Abstract: https://reurl.cc/Vm8Am5
Chemical reactions at surfaces play a crucial role in various chemical processes, including catalytic synthesis, energy conversion, environmental remediation, and gas sensing. Surface science techniques allow us to investigate the fundamental physicochemical processes occurring at surfaces. We have developed several in situ and operando experimental methods to observe surface reactions at gas/solid and solid/liquid interfaces. So far, our research is focusing on the development and characterization of gas sensing materials capable of detecting small molecules such as hydrogen, using ambient pressure X-ray photoelectron spectroscopy (AP-XPS) and X-ray absorption spectroscopy (XAFS).

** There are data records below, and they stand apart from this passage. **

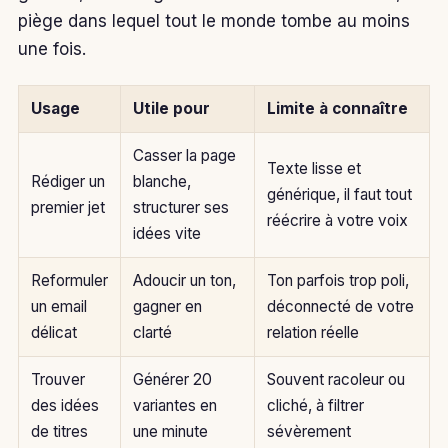
piège dans lequel tout le monde tombe au moins
une fois.
Usage
Utile pour
Limite à connaître
Casser la page
Texte lisse et
Rédiger un
blanche,
générique, il faut tout
premier jet
structurer ses
réécrire à votre voix
idées vite
Reformuler
Adoucir un ton,
Ton parfois trop poli,
un email
gagner en
déconnecté de votre
délicat
clarté
relation réelle
Trouver
Générer 20
Souvent racoleur ou
des idées
variantes en
cliché, à filtrer
de titres
une minute
sévèrement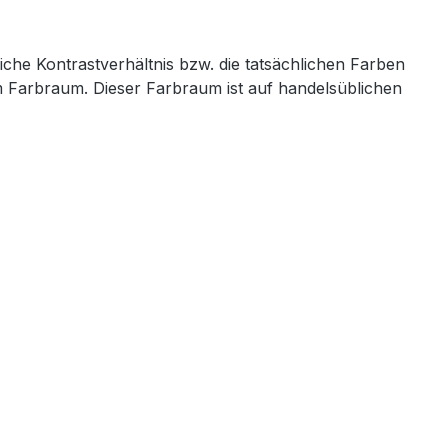
iche Kontrastverhältnis bzw. die tatsächlichen Farben
em Farbraum. Dieser Farbraum ist auf handelsüblichen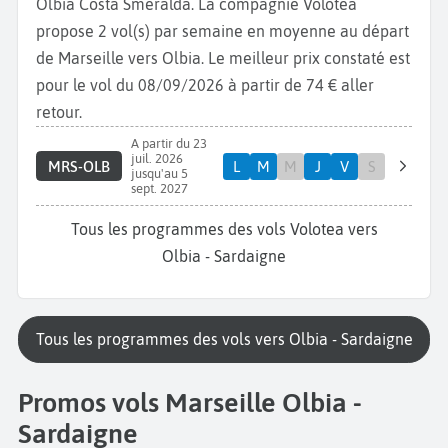
Olbia Costa Smeralda. La compagnie Volotea
propose 2 vol(s) par semaine en moyenne au départ
de Marseille vers Olbia. Le meilleur prix constaté est
pour le vol du 08/09/2026 à partir de 74 € aller
retour.
A partir du 23
juil. 2026
MRS-OLB
L
M
M
J
V
S
jusqu'au 5
sept. 2027
Tous les programmes des vols Volotea vers
Olbia - Sardaigne
Tous les programmes des vols vers Olbia - Sardaigne
Promos vols Marseille Olbia -
Sardaigne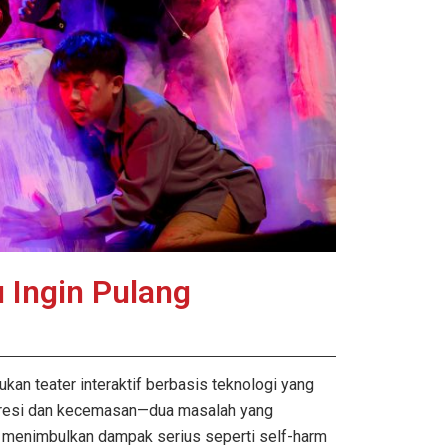
 Ingin Pulang
ukan teater interaktif berbasis teknologi yang
presi dan kecemasan—dua masalah yang
o menimbulkan dampak serius seperti self-harm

Recently, we developed a sensor material which detects hydrogen gas in air and human breath with high sensitivity (1 ppm), using nanometer-thick platinum-based thin films, such as Pt-Rh alloys. The Pt-Rh sensor detects atmospheric hydrogen concentrations through changes in electrical resistivity. We performed operando AP-XPS measurements in conjunction with resistivity monitoring to study the sensing behavior of the Pt-Rh thin-film sensor. The results show that the resistivity decreases upon exposure to H2 gas, whereas it increases when exposed to O2 gas. Corresponding changes were observed in the Rh 3d and Pt 4f XPS spectra depending on the background gas conditions. Prior to gas exposure, the surface was dominated by Rh oxide. Upon exposure to H2 gas, the chemical state shifted markedly, with Rh oxide being fully reduced to its metallic state. Conversely, exposure to O2 gas led to the reformation of oxygen-induced species. These findings demonstrate that the surface chemical state is closely correlated with the functional properties of the material.